Fakta pahit tersebut tidak terjadi kali ini saja. Perhimpunan Insan Perunggasan Rakyat (Pinsar) Indonesia mencatat, harga rata-rata bulanan ayam hidup di tingkat peternak kerap di bawah ongkos produksi, yakni 21 bulan dari total 38 bulan selama kurun Januari 2016 hingga Februari 2019.
Ada beberapa faktor pemicu anjloknya harga, tetapi surplus produksi sering dituding sebagai biang utama. Padahal, kelebihan produksi semestinya merupakan prestasi, bukan bencana yang mengubur para pelakunya sendiri. Ironisnya, selain tutupnya sebagian kandang peternak kecil, kelebihan produksi diikuti ”program” pengurangan bibit dan atau afkir dini.
Afkir dini dan pengurangan bibit jadi jurus jangka pendek yang ditempuh pemerintah, asosiasi, dan pelaku usaha untuk menyeimbangkan pasokan dan permintaan. Langkah mubazir ini semestinya bisa dihindari jika ritme produksi di hulu hingga pasar di hilir bisa dijaga dengan baik oleh pemerintah.
Kegagalan mendata dan mengawasi tecermin dari fluktuasi yang masih kerap terjadi. Data inflasi Juni 2019 dan Juli 2018 terkait harga daging dan telur ayam ras, misalnya, bisa jadi cermin. Sama-sama seusai Lebaran, tetapi situasinya serba bertolak belakang. Tahun lalu, harga daging dan telur ayam ras naik dan jadi penyumbang utama inflasi Juli 2018. Sementara pada Juni 2019, dua komoditas itu justru jadi penyumbang deflasi meski secara bulanan terjadi inflasi.
Terkait fluktuasi produksi, akurasi data menjadi kunci. Data produksi biang bibit, calon indukan, dan bibit ayam mesti terintegrasi. Jumlahnya tidak boleh terlalu berlebih atau sangat kurang untuk menjamin stabilitas harga. Problem jagung, harga pakan, dan obat juga menunggu penyelesaian.

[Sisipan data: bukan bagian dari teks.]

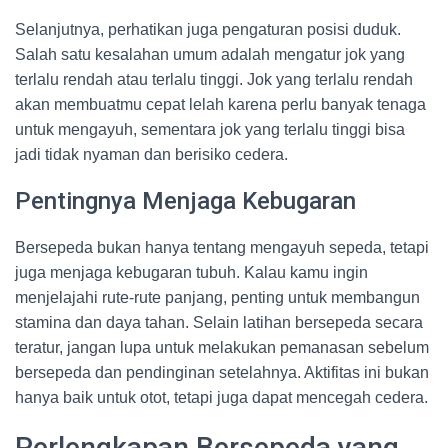
Selanjutnya, perhatikan juga pengaturan posisi duduk.
Salah satu kesalahan umum adalah mengatur jok yang
terlalu rendah atau terlalu tinggi. Jok yang terlalu rendah
akan membuatmu cepat lelah karena perlu banyak tenaga
untuk mengayuh, sementara jok yang terlalu tinggi bisa
jadi tidak nyaman dan berisiko cedera.
Pentingnya Menjaga Kebugaran
Bersepeda bukan hanya tentang mengayuh sepeda, tetapi
juga menjaga kebugaran tubuh. Kalau kamu ingin
menjelajahi rute-rute panjang, penting untuk membangun
stamina dan daya tahan. Selain latihan bersepeda secara
teratur, jangan lupa untuk melakukan pemanasan sebelum
bersepeda dan pendinginan setelahnya. Aktifitas ini bukan
hanya baik untuk otot, tetapi juga dapat mencegah cedera.
Perlengkapan Bersepeda yang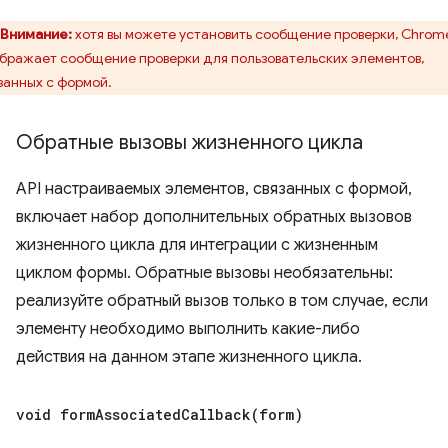
Внимание:
хотя вы можете установить сообщение проверки, Chrom
бражает сообщение проверки для пользовательских элементов,
занных с формой.
Обратные вызовы жизненного цикла
API настраиваемых элементов, связанных с формой,
включает набор дополнительных обратных вызовов
жизненного цикла для интеграции с жизненным
циклом формы. Обратные вызовы необязательны:
реализуйте обратный вызов только в том случае, если
элементу необходимо выполнить какие-либо
действия на данном этапе жизненного цикла.
void
formAssociatedCallback(
form)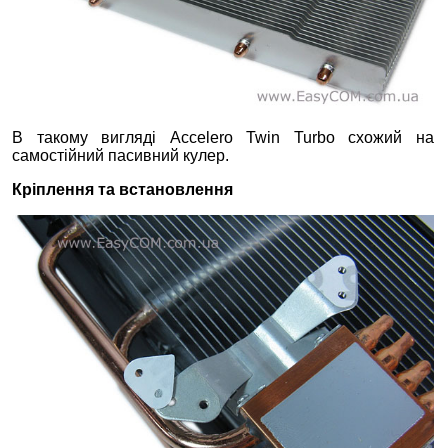
В такому вигляді Accelero Twin Turbo схожий на
самостійний пасивний кулер.
Кріплення та встановлення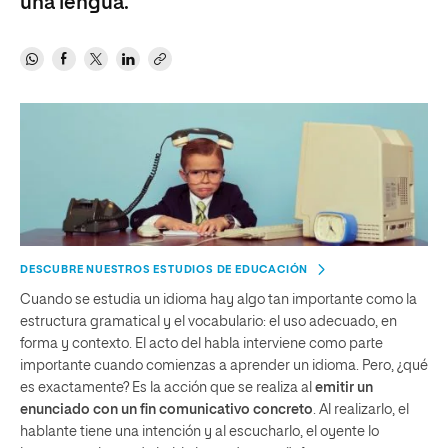
una lengua.
DESCUBRE NUESTROS ESTUDIOS DE EDUCACIÓN
Cuando se estudia un idioma hay algo tan importante como la
estructura gramatical y el vocabulario: el uso adecuado, en
forma y contexto. El acto del habla interviene como parte
importante cuando comienzas a aprender un idioma. Pero, ¿qué
es exactamente? Es la acción que se realiza al
emitir un
enunciado con un fin comunicativo
concreto
. Al realizarlo, el
hablante tiene una intención y al escucharlo, el oyente lo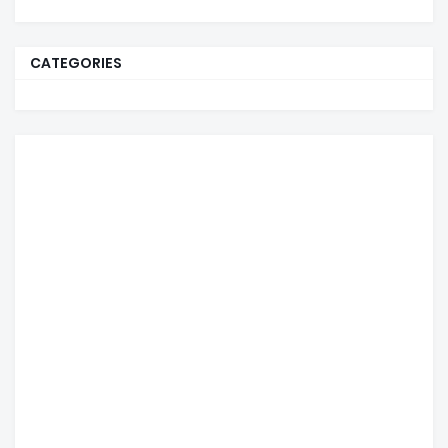
CATEGORIES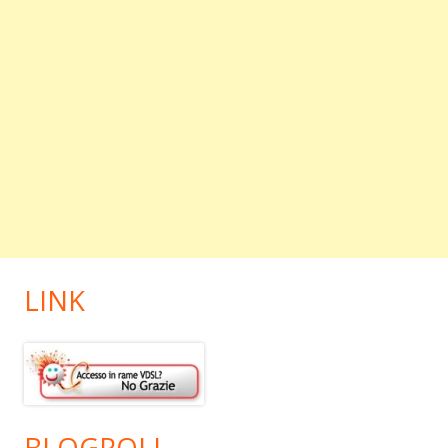
LINK
BLOGROLL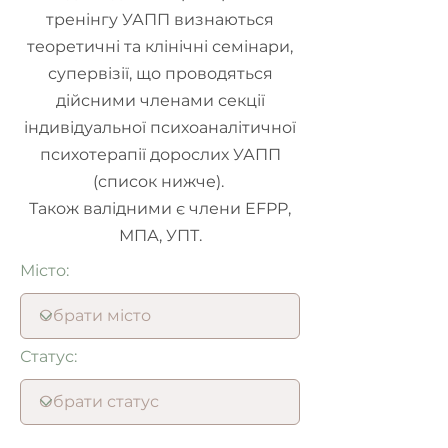
тренінгу УАПП визнаються
теоретичні та клінічні семінари,
супервізії, що проводяться
дійсними членами секції
індивідуальної психоаналітичної
психотерапії дорослих УАПП
(список нижче).
Також валідними є члени EFPP,
МПА, УПТ.
Місто:
Статус: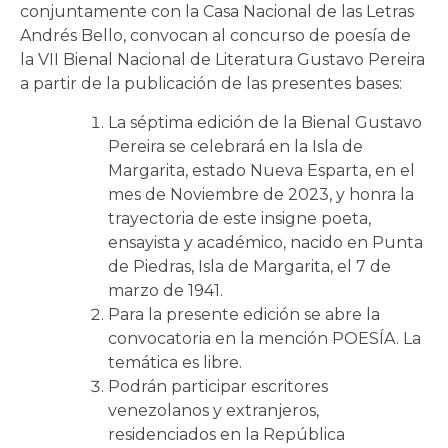
conjuntamente con la Casa Nacional de las Letras
Andrés Bello, convocan al concurso de poesía de
la VII Bienal Nacional de Literatura Gustavo Pereira
a partir de la publicación de las presentes bases:
La séptima edición de la Bienal Gustavo
Pereira se celebrará en la Isla de
Margarita, estado Nueva Esparta, en el
mes de Noviembre de 2023, y honra la
trayectoria de este insigne poeta,
ensayista y académico, nacido en Punta
de Piedras, Isla de Margarita, el 7 de
marzo de 1941.
Para la presente edición se abre la
convocatoria en la mención POESÍA. La
temática es libre.
Podrán participar escritores
venezolanos y extranjeros,
residenciados en la República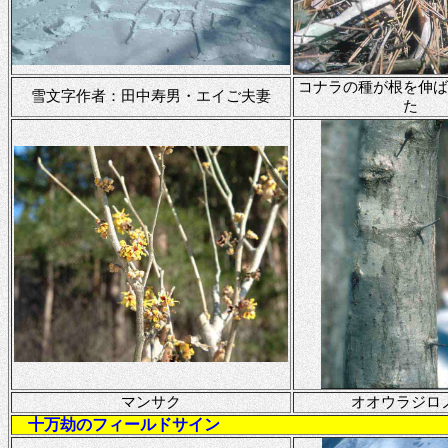
コナラの種が根を伸
雪文字作者：田中寿男・エイご夫妻
た
マンサク
オオウラジロ
十万劫のフィールドサイン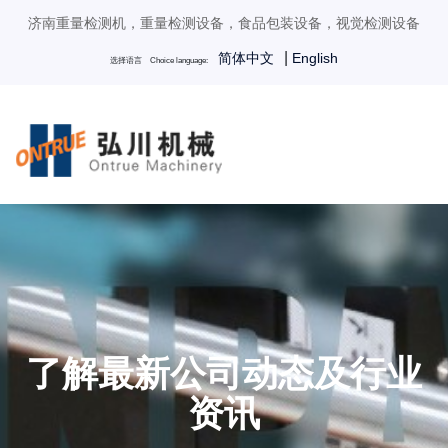
济南重量检测机，重量检测设备，食品包装设备，视觉检测设备
|
简体中文
English
选择语言 Choice language:
了解最新公司动态及行业
资讯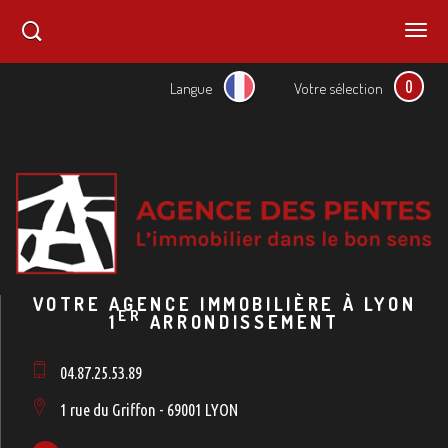
0
Langue
Votre sélection
VOTRE AGENCE IMMOBILIÈRE À LYON
ER
1
ARRONDISSEMENT
04.87.25.53.89
1 rue du Griffon - 69001 LYON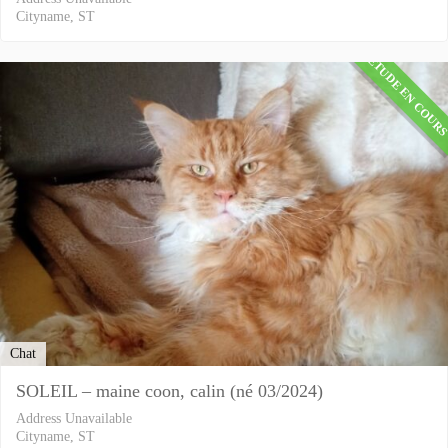
Cityname, ST
ETUDE EN COUR
Chat
SOLEIL – maine coon, calin (né 03/2024)
Address Unavailable
Cityname, ST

Pekerjaan rumah lain yang tidak kalah penting adalah pengembangan usaha di hilir. Peningkatan produksi ayam membutuhkan rumah pemotongan unggas, infrastruktur pendingin, dan industri pengolah yang memadai. Dengan demikian, hasil produksi bisa disimpan, dikelola, dan diolah jadi produk bernilai lebih tinggi.
Demi menjamin segenap fungsi itu, Kementerian Pertanian tak bisa bekerja sendiri untuk mendorong produksi di hulu. Kementerian Perdagangan mesti berperan dalam stabilisasi harga di pasar, sementara Kementerian Perindustrian membangun industri pengolahan.

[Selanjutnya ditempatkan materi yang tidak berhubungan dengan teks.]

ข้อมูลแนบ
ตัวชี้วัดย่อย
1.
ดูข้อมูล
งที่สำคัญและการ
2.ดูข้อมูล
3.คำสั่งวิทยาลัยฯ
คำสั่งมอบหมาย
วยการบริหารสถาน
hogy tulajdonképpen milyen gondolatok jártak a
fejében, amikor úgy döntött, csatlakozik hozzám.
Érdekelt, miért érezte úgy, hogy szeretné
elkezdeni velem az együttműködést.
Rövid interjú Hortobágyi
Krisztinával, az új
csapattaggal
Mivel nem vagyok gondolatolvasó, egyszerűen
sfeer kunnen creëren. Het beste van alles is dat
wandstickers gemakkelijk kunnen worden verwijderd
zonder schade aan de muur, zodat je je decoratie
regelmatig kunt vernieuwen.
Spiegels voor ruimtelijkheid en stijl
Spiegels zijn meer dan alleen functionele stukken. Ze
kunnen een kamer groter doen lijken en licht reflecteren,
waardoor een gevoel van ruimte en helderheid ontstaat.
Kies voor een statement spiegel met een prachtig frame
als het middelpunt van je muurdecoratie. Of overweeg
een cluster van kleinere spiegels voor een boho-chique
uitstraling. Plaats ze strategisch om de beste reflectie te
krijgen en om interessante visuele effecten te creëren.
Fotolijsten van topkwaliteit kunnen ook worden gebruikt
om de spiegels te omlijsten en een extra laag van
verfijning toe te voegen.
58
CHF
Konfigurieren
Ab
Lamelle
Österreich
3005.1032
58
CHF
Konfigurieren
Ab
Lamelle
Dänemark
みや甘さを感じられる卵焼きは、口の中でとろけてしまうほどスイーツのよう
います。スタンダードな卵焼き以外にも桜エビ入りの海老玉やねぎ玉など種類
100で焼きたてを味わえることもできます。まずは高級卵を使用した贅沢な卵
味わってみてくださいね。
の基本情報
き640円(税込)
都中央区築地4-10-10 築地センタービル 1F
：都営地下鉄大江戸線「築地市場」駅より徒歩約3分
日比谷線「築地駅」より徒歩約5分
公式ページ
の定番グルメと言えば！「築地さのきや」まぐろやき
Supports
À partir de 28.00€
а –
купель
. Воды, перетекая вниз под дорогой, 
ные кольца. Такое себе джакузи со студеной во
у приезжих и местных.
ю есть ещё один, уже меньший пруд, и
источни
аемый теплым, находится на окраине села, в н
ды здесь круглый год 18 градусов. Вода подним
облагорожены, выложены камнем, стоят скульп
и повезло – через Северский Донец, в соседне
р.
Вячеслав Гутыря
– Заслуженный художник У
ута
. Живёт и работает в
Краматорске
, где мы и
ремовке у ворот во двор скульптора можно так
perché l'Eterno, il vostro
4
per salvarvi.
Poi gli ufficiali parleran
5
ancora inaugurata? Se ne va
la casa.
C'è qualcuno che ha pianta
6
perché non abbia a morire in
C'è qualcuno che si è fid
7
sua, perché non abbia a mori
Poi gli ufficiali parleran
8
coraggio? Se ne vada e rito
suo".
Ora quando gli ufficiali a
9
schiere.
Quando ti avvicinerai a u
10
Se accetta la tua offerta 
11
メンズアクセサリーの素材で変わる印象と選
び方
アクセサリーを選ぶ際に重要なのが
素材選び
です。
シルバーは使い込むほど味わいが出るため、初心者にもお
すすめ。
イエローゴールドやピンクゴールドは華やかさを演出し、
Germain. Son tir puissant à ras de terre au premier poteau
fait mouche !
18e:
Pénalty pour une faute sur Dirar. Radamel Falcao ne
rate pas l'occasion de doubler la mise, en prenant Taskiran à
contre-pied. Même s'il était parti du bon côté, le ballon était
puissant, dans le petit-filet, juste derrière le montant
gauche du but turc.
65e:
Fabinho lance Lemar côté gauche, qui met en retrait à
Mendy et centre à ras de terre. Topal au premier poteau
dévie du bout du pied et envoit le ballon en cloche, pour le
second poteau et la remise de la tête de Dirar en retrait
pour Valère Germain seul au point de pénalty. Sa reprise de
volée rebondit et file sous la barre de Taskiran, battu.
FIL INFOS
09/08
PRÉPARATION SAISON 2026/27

Jika menilik situasi sepuluh tahun terakhir, kiranya pemerintah perlu memberi perhatian lebih pada peternak mandiri, mereka yang makin rentan tersingkir oleh ketatnya kompetisi. Sejumlah asosiasi menilai, Undang-Undang Nomor 18 Tahun 2009 tentang Peternakan membuka peluang persaingan usaha tidak sehat karena penguasaan bibit, pakan, dan obat serta kesempatan budidaya.
Bagaimanapun, industri ini menghidupi jutaan tenaga kerja di pembibitan, budidaya, pabrik pakan, obat, hingga distribusi. Sebagian peternak menghadapi kuldesak (jalan buntu). Jangan sampai makin redup atau mati.